Very long walks, winning court cases and questions about how the universe works, which my 4-year-old Jonáš likes to ask me.
What do you dislike?
Meetings with arrogant people and the impact of climate change.
We know that you are involved in many initiatives and activities. Which of these make the most sense for you and why? How long have you been working on these?
This is probably the hardest question I’ve ever been asked. It varies depending on how well things are going. Sometimes it makes more sense to work on good regulations for a regional plan, or to look for gaps in the construction approval procedures of some dreadful building that’s being planned – which would eventually be stopped. And sometimes it seems to me that it makes sense to talk with a child who lacks security at home and buy him or her shoes.
I am primarily an ecologist – conservationist. I do consultations where construction work might affect protected animals (birds and bats), I have long been working on the protection of trees and greenery, supporting local residents in influencing approval procedures for small hydropower plants and similar projects, which would pose harm to the natural habitat or the environment. In doing so, one realizes how important it is to know all the different laws. However, these change often in Slovakia, so we also need to know how to enter the policy making process and participate in the preparation of other relevant strategic documents.

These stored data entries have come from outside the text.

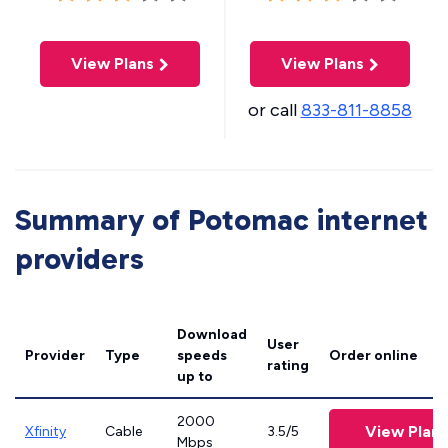
View Plans
View Plans
or call
833-811-8858
Summary of Potomac internet
providers
Download
User
Provider
Type
speeds
Order online
rating
up to
2000
View Plans
Xfinity
Cable
3.5/5
Mbps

“Not all activities succeed, but I always learn something. The meaning of life should be that we learn and do everything we can for what we consider to be right.”
On a local level, this means following regional plans, which are the framework for how a city or municipality develops. I am pleased to see local people learn these things and I can guide and help them in the process. It is often a long-distance race that can last several years, and in the end the result of the work is that something does not happen – so it is not visible at all. But then, I take my family on a trip and see, for example, an orchard, which was saved almost 10 years ago from being cut down. When I look at the hundreds of blossoming cherries, I tell myself that it was worth it.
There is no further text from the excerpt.